For example, the Complaint alleges that Bankman-Fried told
investors that Alameda Research LLC, “his privately-held
crypto hedge fund”, “was just another platform customer
with no special privileges”, even though he “placed
billions of dollars of FTX customer funds into Alameda”, which
enjoyed the unique privilege of drawing on “FTX customer
assets to a virtually unlimited extent” and of
“maintain[ing] a negative balance of billions of dollars,
unbacked by sufficient collateral”, and where Bankman-Fried
“used Alameda as his personal piggy bank to buy luxury
condominiums, support political campaigns, and make private
investments”, all of which was not disclosed to investors or
platform trading customers.

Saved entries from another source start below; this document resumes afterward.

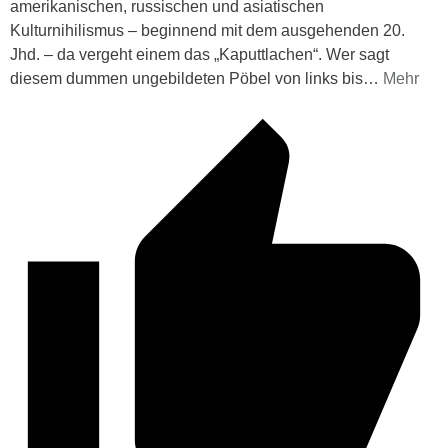
amerikanischen, russischen und asiatischen
Kulturnihilismus – beginnend mit dem ausgehenden 20.
Jhd. – da vergeht einem das „Kaputtlachen“. Wer sagt
diesem dummen ungebildeten Pöbel von links bis
…
Mehr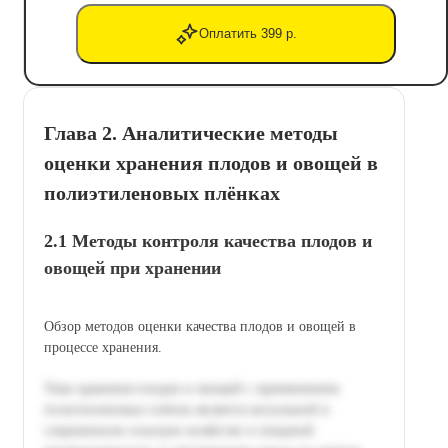
Оплатить 399 р.
Глава 2. Аналитические методы
оценки хранения плодов и овощей в
полиэтиленовых плёнках
2.1 Методы контроля качества плодов и
овощей при хранении
Обзор методов оценки качества плодов и овощей в
процессе хранения.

SEC Complaint ¶¶ 2, 3, 33, 42
and 64. See also SEC Complaint ¶ 67. To this end, the SEC
Complaint alleges that Bankman-Fried’s statement that “FTX
had top-notch, sophisticated automated risk measures in place to
protect customer assets” was false and misleading, as evident
by when Bankman-Fried himself admitted in public, after the
collapse of his company, that “I wasn’t spending any time
or effort trying to manage risk on FTX…if I had been spending an
hour a day thinking about risk management on FTX, I don’t think
that would have happened. SEC ¶¶ 3 and 62.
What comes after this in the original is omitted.